As long as the GH gets the sun exposure during the day, if it's in the 40's or 50's outside (during the day), it will be much warmer, depending on the size of the greenhouse. If it's small, it will rise fast, if it's bigger it will take longer to heat (w/sun) but it will still be warm. At night, if you are not heating the greenhouse, eventually all the warm air will escape. SO if the temperature is 50 overnight outside, then you should be fine (check the veggie seed packet for low temperature allowance).

Also, if it's warm outside, make sure the seeds and plants get much water. Most of it evaporates during the day.

In my greenhouse, i have spider plants, geraniums, wandering jews, and a tropical palm with large oval leaves (kind of resembles Banana Tree). The lowest i kept my greenhouse was about 42F. As long as it doesn't get below freezing in the greenhouse, they did pretty well. I had parsely and Basil in the greenhouse last winter and they survived until summer, i didn't water them once i brought everything outside.

Hope all this helps, let me know if you any other questions!!


RE: what's the lowest temp that most veggies/plants can handle

You have alot of loaded questions in this post.

First, let me just restate what is often not well related about "UNHEATED" greenhouses. They will all usually have an inside air temperature equal or only slightly higher than the outside temperature by night's end. Even those who use various heat sinks have found that by the next morning their reserve heat is gone. This isn't to state that all the insulations and heat conservation methods aren't great. You will need much less supplement heat (if any, depending on crop) than you would otherwise.

When the sun comes up everything is different. The temperatures inside will likely get too hot even in the middle of winter on a very sunny day. Some way of ventilating that heat without introducing a cold draft onto your tender plants is important.

I've grown cilantro in PA overwinter without any heat. I think it is only slowed in growth by frosts. Parsley would probably be similar once you get it started. We have cut parsley in December although regrowth is much slower then. Basil is a different crop. It won't do near as well if you have cool nights. Leaves on established plants may discolor if temperatures drop near 40F. It is a sensative annual.

In my opinion you could grow the cilantro, parsley and a host of other greens and eliminate the expensive heat. Since parsley is a biennial try to isolate it so it won't interfere with other planting practices. I would wait for warmer weather to grow basil.

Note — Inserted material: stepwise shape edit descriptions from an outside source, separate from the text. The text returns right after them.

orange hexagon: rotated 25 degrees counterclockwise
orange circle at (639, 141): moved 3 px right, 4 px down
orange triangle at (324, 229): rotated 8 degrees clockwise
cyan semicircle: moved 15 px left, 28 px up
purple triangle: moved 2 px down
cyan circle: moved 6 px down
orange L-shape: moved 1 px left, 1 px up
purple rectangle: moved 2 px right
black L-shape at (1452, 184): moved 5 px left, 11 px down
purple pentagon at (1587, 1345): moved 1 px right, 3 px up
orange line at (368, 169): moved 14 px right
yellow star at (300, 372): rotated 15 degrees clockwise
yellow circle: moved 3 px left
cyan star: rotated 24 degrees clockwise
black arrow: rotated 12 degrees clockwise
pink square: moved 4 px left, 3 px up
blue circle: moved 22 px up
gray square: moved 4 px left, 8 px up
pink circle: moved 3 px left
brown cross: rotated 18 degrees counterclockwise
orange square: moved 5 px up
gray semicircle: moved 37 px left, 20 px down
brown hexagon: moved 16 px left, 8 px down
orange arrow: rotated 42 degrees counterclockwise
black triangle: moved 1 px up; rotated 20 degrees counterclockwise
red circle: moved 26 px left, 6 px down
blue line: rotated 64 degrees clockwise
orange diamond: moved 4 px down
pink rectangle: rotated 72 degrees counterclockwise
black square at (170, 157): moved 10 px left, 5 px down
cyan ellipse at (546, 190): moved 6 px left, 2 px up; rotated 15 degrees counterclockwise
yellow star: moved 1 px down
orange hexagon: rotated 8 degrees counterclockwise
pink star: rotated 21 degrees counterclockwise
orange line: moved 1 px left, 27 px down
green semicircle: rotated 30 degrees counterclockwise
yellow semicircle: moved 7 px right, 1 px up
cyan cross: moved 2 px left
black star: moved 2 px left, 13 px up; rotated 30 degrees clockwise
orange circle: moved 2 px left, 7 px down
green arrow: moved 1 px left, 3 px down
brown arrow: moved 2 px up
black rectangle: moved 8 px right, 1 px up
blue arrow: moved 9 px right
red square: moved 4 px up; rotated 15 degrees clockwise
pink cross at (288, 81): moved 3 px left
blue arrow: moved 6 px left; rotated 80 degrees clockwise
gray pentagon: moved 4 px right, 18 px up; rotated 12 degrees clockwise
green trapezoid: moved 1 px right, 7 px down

RE: what's the lowest temp that = rjinga

Here in TN my GH isn't much warmer at night than the outside air by 1 or 2 AM. I grow both cold tolerant and cold sensitive plants so kept the GH at 60F last winter. Cooling it on sunny days was more of a problem than heating it at night. I would open one roof vent and leave the door open an few inches. But then someone would have to be home at sundown to close it up again. :(

The Rion has auto-vents so heat may not be such a winter problem with it - plus it has more fans.

RE: what's the lowest temp that most veggies/plants can handle

Hi rjinga.Good luck on your new adventure!!I live in North Georgia-and I have a more difficult time keeping the greenhouse cool,than heating it.Mine has a thermostat controled vent fan.In january,when the sun is shining,no matter how cold it is outside,the vent fan comes on about every 10 minutes all day long,to keep the greenhouse down to 85F.Without the electric vent,it would probably get 130F.I use a propane heater(we do lose power because of ice storms here about every other year)-but in south Georgia,You should do fine with an electric heater.I keep my heat set on 50F.Like everyone has said,a few hours after the sun goes down,the inside of the greenhouse is nearly the same temp as outside!!!